First up is Ala Hlehel, a Palestinian award-winning writer. The audience listens intently as Ala presents his reading of “The story writer”. Absorbed, we learn that Ala’s story is deep-rooted in political conflict and culture. I’m deeply moved by the poignant ending as are others in the audience. The protagonist gets an inspiration to write after his moment of revelation; “It’s not right that you’re a school boy and do not carry a pen.” Claire reiterates, "Ala writes about normal people in extraordinary situations.”

Next, we have Abdelkader Benali, a Morrocan-Dutch award-winning writer; the mood is lightened as he, in good spirits, stands up and pronounces, "I’m glad to be here!.” He presents an avid reading of his not-so-joyfully titled piece "The trip to the Slaughterhouse" – his account about siblings focuses on the theme of gender differences with undertones of domestic violence. Abdelkader adds that his story has some personal references; the confident personality of the girl reminds him very much of his own sister.
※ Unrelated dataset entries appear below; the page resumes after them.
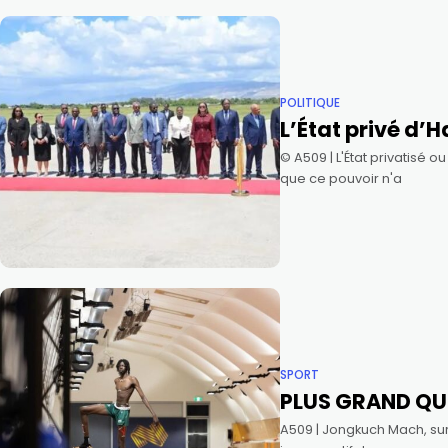
POLITIQUE
L’État privé d’H
©️ A509 | L'État privatisé
que ce pouvoir n'a
SPORT
PLUS GRAND QU
A509 | Jongkuch Mach, su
Out of the blue, the audience is interrupted with a high-pitched musical sound from another room. At ease, amid the hubbub of sudden laughter, Abdelkader proclaims, "Thanks for the music!”

Last but not least is the Morroccon award-winning writer, Yasin Adnan. Yasin presents his reading from Two stories: "Small talk on shades of White". Whilst reading, he pauses a little, reminding the audience that he is, “Reading in English,” although he speaks very little of it. We learn that his story, like Abdelkader’s, is also focused on the theme of gender relations (seems like it’s a recurring theme for the Moroccans).

Claire invites members of the audience to ask questions. There is a natural flowing discussion between the three writers who mutually agree; although the themes of their work may be on serious issues, this is balanced by adding humour, sometimes a caustic dark-humour.

Ala Hlehel, the Palestinian writer, admits: “If reality is miserable then you have to write with some humour, otherwise I will cry in my stories!”

Abdelkader explains he uses, “Humour as a tool to make his writing go faster.”

Yasin adds further, “Irony is a system of thinking.”

Overall, Ala Hlehel’s first-hand perceptive account, on the reality of living in a conflict-land, certainly stood out. What a privilege to hear the Arab perspective from the Arabs! Indeed, Claire aptly concludes the evening with some food for thought on 'co-existence': “Only the wearer knows where the shoe pinches.”

by Nazia Bashir

Nazia is a teacher of English in Lancashire with a keen interest in exploring diverse cultures.